I go to Anacapri because it is away from the main tourist spots and it’s considerably cheaper than Capri, made famous by Jackie O and Ms Bardot. After a boat ride and two bus trips, all I want is a expresso decaffeinatto. There is a café directly opposite the bus stop and this where I meet Enzo. He buys me a café, no doubt charmed by my ‘perfect’ Italian! Why not I tell myself, I can practice.
He was born in Anacapri and has lived here all his life. He is charmed that I think it is a bella isola e mi preferisco Capri a Napoli. He even corrects me when I confuse newspaper (il giornale) with day (il giorno).
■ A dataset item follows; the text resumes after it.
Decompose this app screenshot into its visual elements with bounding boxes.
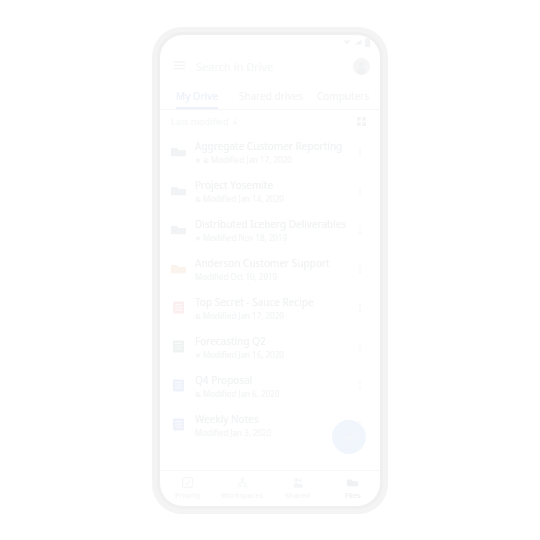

He asks me what am I going this evening and would I like to go out to dinner. I gratitiously decline for two reasons. One, I have eaten so much over the last five days in Naples that I literally cannot eat – sono molto piena and two, he is my father’s age. I am flattered and thank him. He tells me that I am beautiful.
I wave goodbye from the bus as I head to Capri and amaze at Italian men. I am at least twenty years younger than him – but that’s the fun of being in Italy.
Lezione nove: Always arrive early
It is my last day in Capri and I decide that I can’t leave without seeing the Blue Grotto. I catch the local bus and find myself at the top of the hill with no idea where I am going. I walk down the stairs, pass the obligatory tourist shop, to find myself at the water’s edge wondering where the grotto is. Then suddenly it become clear, I need to get into a boat. Five euro is the going rate. I step in to cheers of the surrounding boatmen.
The entrance to the Blue Grotto is small. I have to lie down to avoid decapitation and once through this small entrance, I open my eyes to see a most lustrous blue. The word for blue in Italian is azzurro and the sound of this word somehow embodies what I see. The light simmers, like an aura, luminating the grotto and the water beneath.
Do I want to go for a swim, he asks me. No, not today.
Instead, he sings. It is just him and me. I bathe in the light to the sounds of his voice. This is tranquility, only interrupted by the arrival of some Japanese tourists. In quick succession, five boats come through the opening and the stillness is interrupted by camera flashes and laughter.
Time to go. Will I come back again, he asks.
Of course.
Lezione dieci: Quando tornare a Italia?
I don’t know what it is. Maybe it’s the food or just the slowness of living, but Italy gets into your skin. I arrive back in London and it's gray and somber. I hit the underground and people push and shove as they squeeze onto the 8.20 District line train.
Naples seems such a long way away – a lifetime away. I grab a coffee and walk to work from the tube. Holding onto my holiday experience before I hit the hayhem of the office.
So what’s a girl to do? Well, she books a flight to Milan in June. Why? To practice her Italian.